From its foundation in 1513 by Henry VIII, Deptford Dockyard was at the centre of the maritime world for 350 years. Famous explorers like Sir Francis Drake and Walter Raleigh set out from here, later James Cook would leave Deptford on his voyage to discover Australia.
Hundreds of warships were built at Deptford Dockyard over the years, including those used in the Napoleonic Wars. It grew to be the most important of the royal dockyards and was visited on a number of occasions by the monarch to inspect ships being built (in 1550 £88 was spent on paying for Deptford High Street to be paved for one such visit).
Yet while Greenwich has no problem pulling in the crowds to popular attractions, like the Royal Observatory and the Maritime Museum, Deptford has struggled in recent decades. Deptford High Street is in parts fairly gloomy, with many businesses having folded given the departure of industry and unemployment in the area.
The Dockyard, once described as the “Cradle of the Navy”, had declined in importance after the Napolenaic Wars and it was largely inactive after the 1830s, before being finally closed in 1869. It had lost out to the likes of Chatham because, some distance from the sea, the Thames was too narrow and shallow (as well as being busy with other river traffic).

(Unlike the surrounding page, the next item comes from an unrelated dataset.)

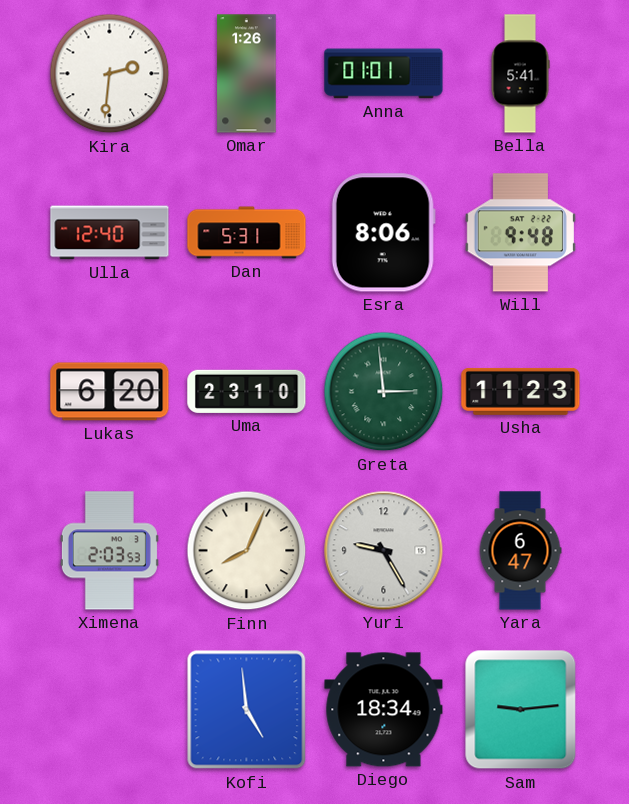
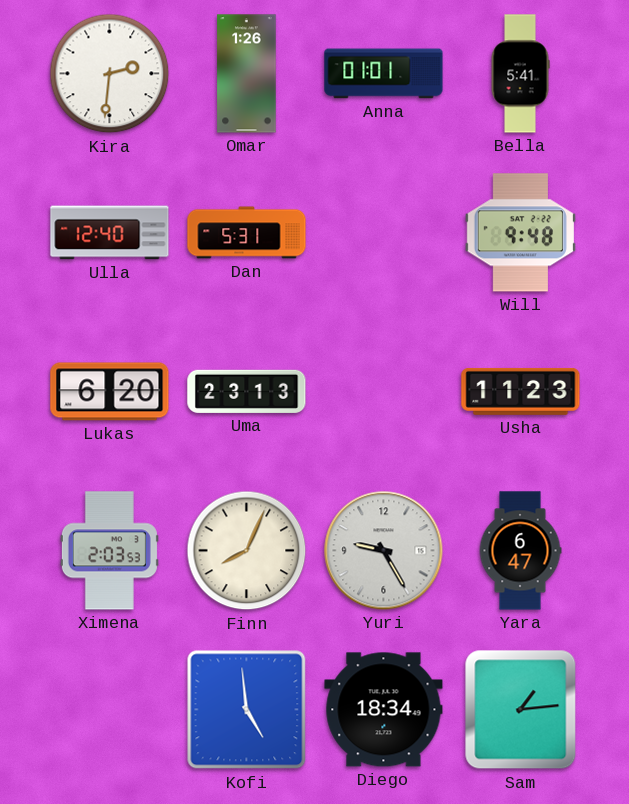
Esra: 8:06 -> none
Uma: 23:10 -> 23:13
Greta: 2:59 -> none
Sam: 9:14 -> 1:14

Following its closure as a dockyard, the site had a number of uses, including that of a cattle market, an army depot and warehousing. It was also used by News International for 28 years for the importing and storing of paper products.

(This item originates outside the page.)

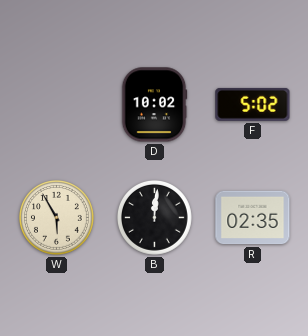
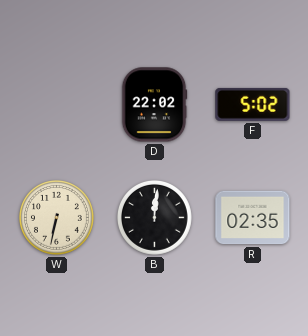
D: 10:02 -> 22:02
W: 5:55 -> 6:32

After some difficult years, things are now beginning to change for the better for Deptford though. With vacant plots of land in neighbouring Greenwich all but taken, developers are moving onto Deptford.
Looking at one eye catching riverfront residential development at Paynes Wharf, you could be forgiven for thinking you are actually at King’s Cross. The building had the same architect as the north London terminus and on the riverside has very similar, distinctive Italianate arches. Soon the first residents will move into the luxury homes.
The High Street has not escaped redevelopment, with the opening in recent years of a fantastic, bright arts venue, the Laban Dance Centre. Deptford, as a whole, is doing well to attract the arty sorts, with projects including a disused railway having been converted into a trendy coffee shop. Earlier this year Time Out featured Deptford as the “D” entry in its “A-Z of Cool” in the capital.
But whatever progress Deptford has made in recent years, you can’t help thinking that it has traded on Greenwich’s name. In fact, the word Deptford is barely used in the new development. While the historic Creek should be the dividing point, the Greenwich name is creeping over the water.
As for Convoys Wharf, developer Hutchinson Whampoa plans to build 3,500 homes, plus restaurants and other amenities as part of a £1 billion scheme. While Deptford heritage campaigners are worried the development won’t include anything which marks the rich history of the place. Some are even calling for space to allow for the construction of a replica 17th century warship as part of the plans.
To the naked eye this seems a desolate space, but there is something special that needs to be preserved at Deptford Dockyard as the WMF notes: “Frozen in time are the perimeter walls, caisson gate, cobbled paths, double dry dock, and seventeenth-century domestic architecture that reveal the rich heritage of Britain and trace the development of London over time. “ Hutchison Whampoa say their 2013 masterplan enables “the history and heritage of the site to inform the layouts of spaces and buildings.”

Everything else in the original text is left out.